Ben Grieve-Johnson
I’m a maker with a background in philosophy. I limit myself to hand-tool processes and non-batch-production wherever I can to cultivate a design idiom of vitality and objects oriented toward human-life rather than the project of totalised technology. I work in my small studio in nipaluna/Hobart.
Tīd rocking chair
Tīd is Old English for marked time: A time of day, a harvest, a high point; the natural cycles through and in which we experience life. In the 14th century, it also came to mean the flód and ebba—rise and fall—of the ocean.
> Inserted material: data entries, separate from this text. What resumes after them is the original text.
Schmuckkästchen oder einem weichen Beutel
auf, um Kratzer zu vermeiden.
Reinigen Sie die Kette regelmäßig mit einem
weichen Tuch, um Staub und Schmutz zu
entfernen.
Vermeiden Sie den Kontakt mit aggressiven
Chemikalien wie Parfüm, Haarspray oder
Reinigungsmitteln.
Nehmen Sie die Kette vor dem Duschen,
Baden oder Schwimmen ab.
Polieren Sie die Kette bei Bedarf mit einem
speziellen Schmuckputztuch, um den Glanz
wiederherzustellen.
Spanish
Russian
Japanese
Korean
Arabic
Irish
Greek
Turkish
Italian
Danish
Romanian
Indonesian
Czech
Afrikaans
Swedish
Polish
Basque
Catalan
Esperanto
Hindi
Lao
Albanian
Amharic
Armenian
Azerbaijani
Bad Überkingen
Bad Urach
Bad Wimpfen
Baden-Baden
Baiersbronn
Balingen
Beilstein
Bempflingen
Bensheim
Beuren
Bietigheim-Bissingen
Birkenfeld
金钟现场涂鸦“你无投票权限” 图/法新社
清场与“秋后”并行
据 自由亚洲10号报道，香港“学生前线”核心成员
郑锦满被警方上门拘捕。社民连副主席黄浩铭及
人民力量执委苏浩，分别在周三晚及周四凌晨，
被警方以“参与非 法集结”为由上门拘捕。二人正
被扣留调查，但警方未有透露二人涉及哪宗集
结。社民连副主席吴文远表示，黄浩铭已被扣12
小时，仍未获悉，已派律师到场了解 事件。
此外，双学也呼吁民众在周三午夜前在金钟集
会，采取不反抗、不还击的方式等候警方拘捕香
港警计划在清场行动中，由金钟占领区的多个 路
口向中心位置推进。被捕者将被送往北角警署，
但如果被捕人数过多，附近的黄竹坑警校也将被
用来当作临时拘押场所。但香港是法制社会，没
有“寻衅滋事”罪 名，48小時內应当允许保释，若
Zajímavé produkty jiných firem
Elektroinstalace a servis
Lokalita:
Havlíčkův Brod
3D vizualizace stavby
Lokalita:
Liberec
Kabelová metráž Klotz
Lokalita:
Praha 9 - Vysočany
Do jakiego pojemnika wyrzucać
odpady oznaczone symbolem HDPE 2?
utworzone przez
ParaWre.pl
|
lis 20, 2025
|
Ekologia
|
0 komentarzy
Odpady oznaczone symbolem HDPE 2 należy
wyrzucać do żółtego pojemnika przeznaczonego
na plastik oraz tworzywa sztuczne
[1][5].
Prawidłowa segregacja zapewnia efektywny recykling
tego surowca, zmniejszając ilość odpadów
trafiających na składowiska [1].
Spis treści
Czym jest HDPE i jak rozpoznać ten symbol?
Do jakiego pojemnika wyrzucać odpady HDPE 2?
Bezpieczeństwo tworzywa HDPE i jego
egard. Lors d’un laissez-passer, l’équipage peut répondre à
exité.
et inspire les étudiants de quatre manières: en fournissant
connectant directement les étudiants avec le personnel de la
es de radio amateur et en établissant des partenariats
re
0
lutruwita (Tasmania) is surrounded by the ocean. We repeat that fact a lot: Island life; isolated life. There’s no denying, though, that the rhythm here is related to water, to the ebb and flow that seems to move a little differently—or, perhaps, a little more affectively—than elsewhere.
The ocean is our boundary, both setting us apart from the outside and calling us together; it’s the wall to our agora. Within, this is a place of winding rivers, lakes, tarns and dams. Some days it feels as though the rivers only just finish falling into the sea before being evaporated and rising back up to the peaks to flow again. Here, the cycles can take on a meditative quality.
A rocking chair ebbs and flows as well, marking time and marking off time for its sitter. One can find a moment all to oneself while rocking, to think contemplatively or in reverie. It’s not a thing that can be rushed and this, in its way, makes it a rebellious piece of furniture in our systematically-connected, attention-demanding cultural milieu.
In the Tīd chair I’ve aimed to speak with the clarity of contemporary design language while not succumbing to austerity or emptiness. Its curves evoke a sense of flow and ease but also of meandering and unexpected thoughts.
These shapes are produced by labour intensive but simple hand-tool methods. The rockers, crinoline, and crest are all steam-bent as green timber. Every part is hand carved from Tasmanian Blackwood and bears this process through the unique signatures of information left behind for the user’s hands to read.
Tīd is a chair that expresses something about the cadence of life in lutruwita (Tasmania), where our minds tend to dwell on the landscape and where we occasionally forget ourselves.